Report how many lines below include the string "ециалистов". Please keep the reply to that number.

Transcribed page contents

__________

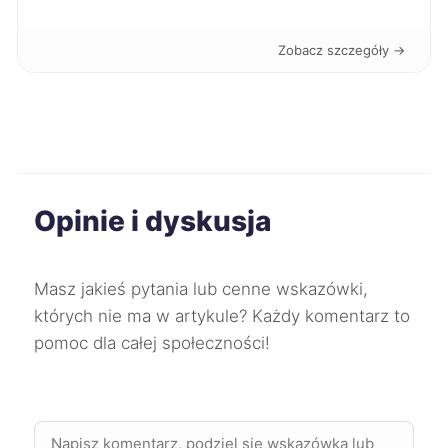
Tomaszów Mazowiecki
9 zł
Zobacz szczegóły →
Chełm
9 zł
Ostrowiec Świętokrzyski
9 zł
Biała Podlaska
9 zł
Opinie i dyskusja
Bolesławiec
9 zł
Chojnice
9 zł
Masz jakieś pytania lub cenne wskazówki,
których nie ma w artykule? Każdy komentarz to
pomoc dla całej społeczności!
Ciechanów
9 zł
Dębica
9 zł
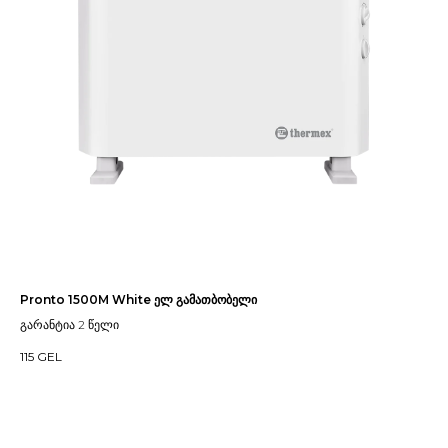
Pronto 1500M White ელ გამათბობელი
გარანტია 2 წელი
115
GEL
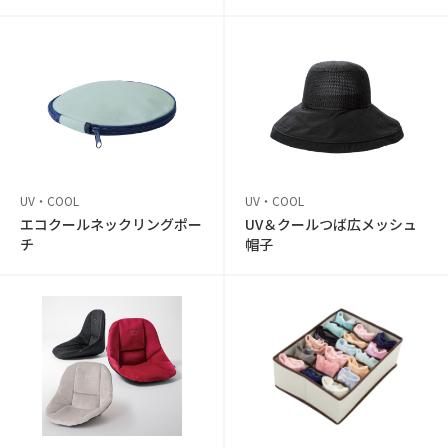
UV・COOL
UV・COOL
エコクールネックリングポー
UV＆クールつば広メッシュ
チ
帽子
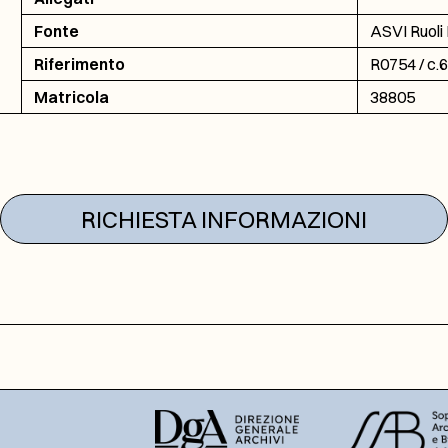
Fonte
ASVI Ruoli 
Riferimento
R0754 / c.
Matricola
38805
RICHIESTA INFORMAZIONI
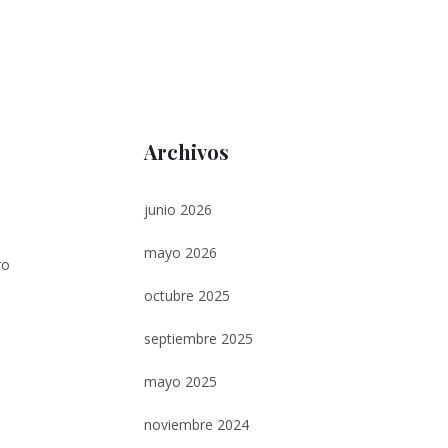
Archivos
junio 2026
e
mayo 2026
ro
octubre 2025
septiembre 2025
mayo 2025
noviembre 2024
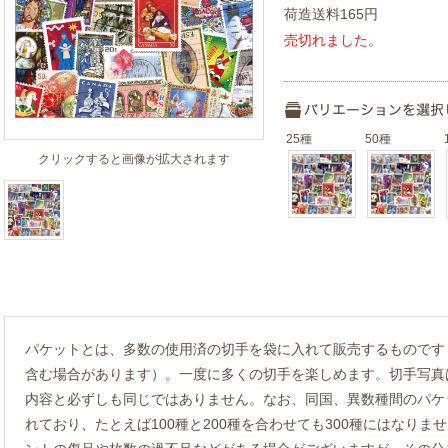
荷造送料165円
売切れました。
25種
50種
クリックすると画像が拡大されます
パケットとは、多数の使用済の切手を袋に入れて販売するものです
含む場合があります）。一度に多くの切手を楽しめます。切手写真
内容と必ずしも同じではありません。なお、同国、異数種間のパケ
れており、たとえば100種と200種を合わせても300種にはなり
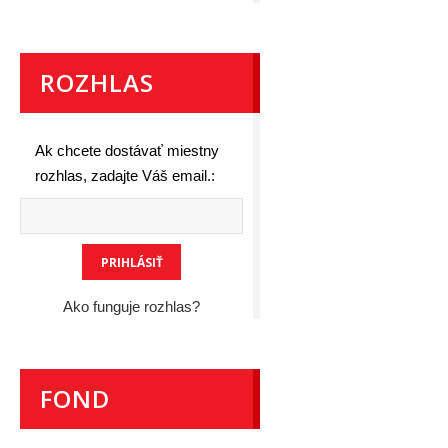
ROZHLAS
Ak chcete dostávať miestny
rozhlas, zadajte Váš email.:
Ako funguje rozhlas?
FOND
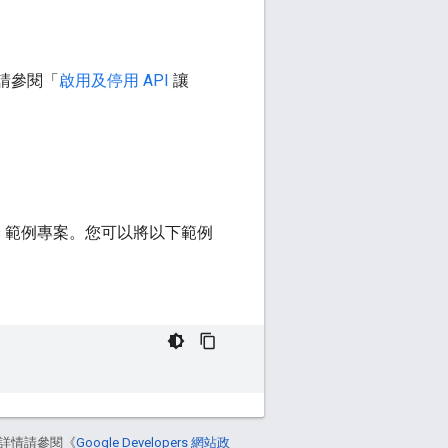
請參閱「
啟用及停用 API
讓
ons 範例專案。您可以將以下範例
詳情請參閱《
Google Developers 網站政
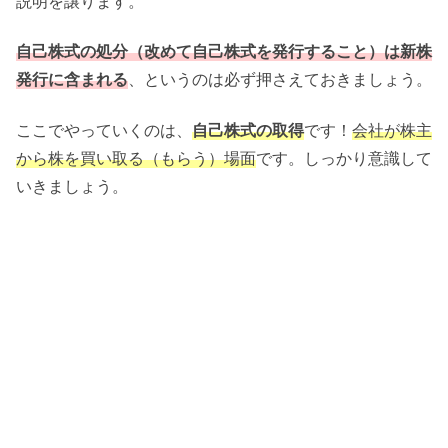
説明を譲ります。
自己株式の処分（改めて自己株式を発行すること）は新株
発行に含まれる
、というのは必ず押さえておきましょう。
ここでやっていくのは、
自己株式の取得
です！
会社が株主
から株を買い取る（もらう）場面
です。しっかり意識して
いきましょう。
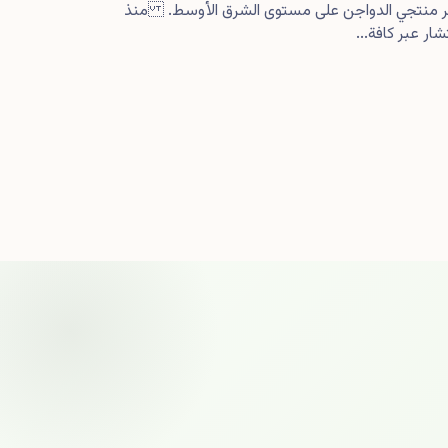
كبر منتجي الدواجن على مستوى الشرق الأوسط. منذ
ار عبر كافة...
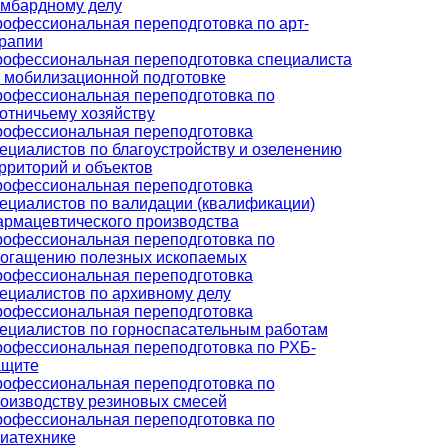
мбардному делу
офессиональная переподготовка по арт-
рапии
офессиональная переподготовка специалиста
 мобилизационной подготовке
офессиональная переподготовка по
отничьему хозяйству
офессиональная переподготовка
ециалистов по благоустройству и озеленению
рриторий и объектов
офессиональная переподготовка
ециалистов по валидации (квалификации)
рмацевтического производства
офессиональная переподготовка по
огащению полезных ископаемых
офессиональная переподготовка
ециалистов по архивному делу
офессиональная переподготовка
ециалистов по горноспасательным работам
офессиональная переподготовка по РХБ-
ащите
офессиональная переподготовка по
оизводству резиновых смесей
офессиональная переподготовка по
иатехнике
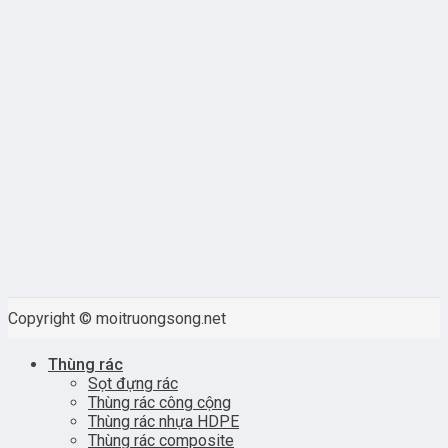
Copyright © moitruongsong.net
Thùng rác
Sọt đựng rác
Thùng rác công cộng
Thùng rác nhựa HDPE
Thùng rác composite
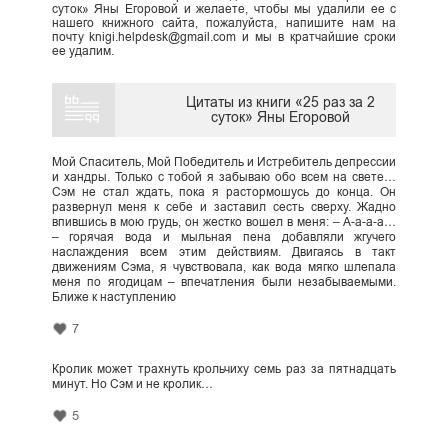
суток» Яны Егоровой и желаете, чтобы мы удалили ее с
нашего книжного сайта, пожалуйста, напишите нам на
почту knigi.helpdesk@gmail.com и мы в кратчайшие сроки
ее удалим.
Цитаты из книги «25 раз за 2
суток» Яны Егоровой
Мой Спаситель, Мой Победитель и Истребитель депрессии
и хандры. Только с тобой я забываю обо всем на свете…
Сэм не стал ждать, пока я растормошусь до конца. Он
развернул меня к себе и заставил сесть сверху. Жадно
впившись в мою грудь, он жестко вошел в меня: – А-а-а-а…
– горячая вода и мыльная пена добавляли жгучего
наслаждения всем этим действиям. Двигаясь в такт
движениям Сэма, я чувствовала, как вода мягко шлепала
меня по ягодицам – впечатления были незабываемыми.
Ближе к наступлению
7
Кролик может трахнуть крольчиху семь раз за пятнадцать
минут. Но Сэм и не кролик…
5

__________

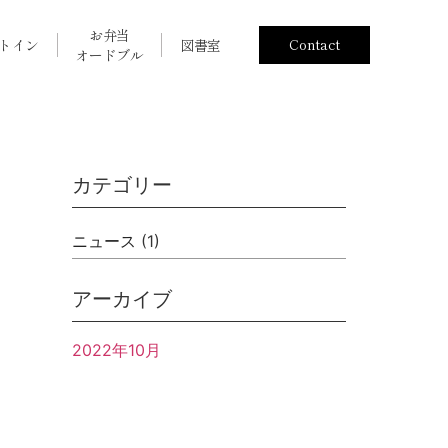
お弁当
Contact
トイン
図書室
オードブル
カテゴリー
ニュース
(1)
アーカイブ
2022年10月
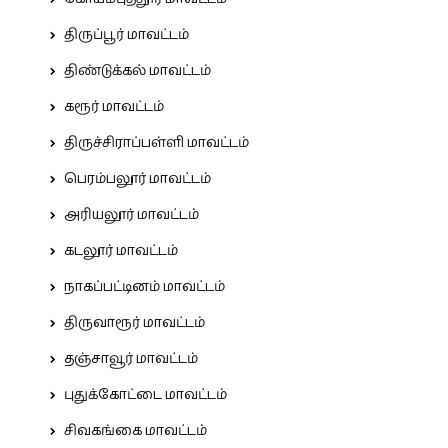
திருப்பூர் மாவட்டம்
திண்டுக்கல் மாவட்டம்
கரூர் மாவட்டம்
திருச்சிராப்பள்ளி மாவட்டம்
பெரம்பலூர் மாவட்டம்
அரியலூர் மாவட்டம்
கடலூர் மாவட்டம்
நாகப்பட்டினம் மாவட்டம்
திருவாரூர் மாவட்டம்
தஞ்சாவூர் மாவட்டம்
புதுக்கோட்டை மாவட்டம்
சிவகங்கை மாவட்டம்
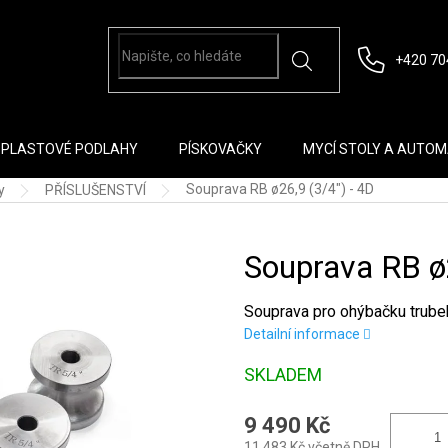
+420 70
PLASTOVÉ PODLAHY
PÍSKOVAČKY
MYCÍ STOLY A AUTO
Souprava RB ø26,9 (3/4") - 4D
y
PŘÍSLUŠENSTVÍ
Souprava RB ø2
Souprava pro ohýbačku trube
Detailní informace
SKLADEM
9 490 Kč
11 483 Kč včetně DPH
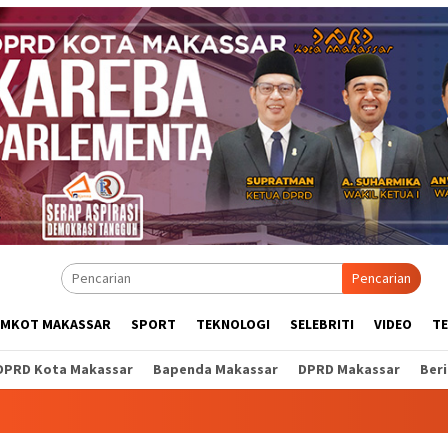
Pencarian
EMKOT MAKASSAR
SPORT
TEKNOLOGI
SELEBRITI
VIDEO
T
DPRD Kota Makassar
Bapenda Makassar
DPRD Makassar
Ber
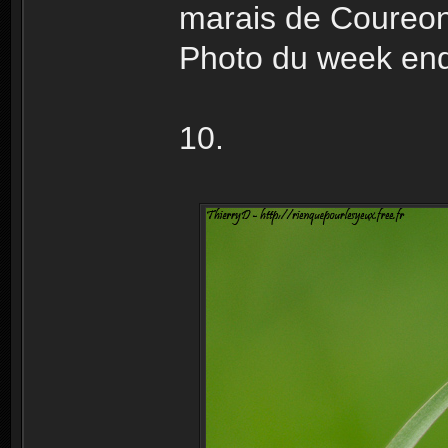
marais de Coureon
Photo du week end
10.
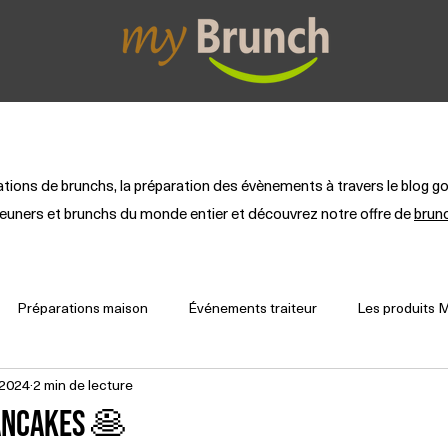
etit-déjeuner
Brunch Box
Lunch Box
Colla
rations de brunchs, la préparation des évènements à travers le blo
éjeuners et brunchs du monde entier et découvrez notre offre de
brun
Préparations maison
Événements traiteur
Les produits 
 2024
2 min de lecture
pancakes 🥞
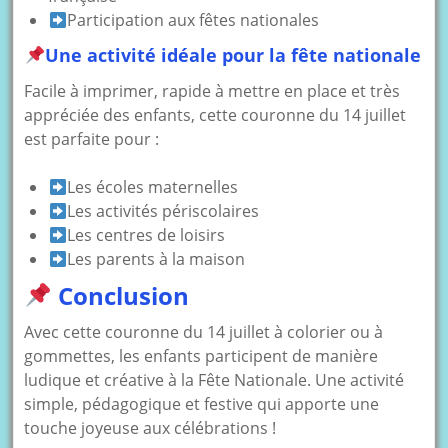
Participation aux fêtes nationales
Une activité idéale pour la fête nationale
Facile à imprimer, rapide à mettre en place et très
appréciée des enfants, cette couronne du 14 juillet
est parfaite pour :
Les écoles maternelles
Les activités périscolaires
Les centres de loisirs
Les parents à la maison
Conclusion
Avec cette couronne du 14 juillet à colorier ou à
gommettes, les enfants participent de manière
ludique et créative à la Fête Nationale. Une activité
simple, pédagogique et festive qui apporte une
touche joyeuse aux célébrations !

__________

- _Reply_
4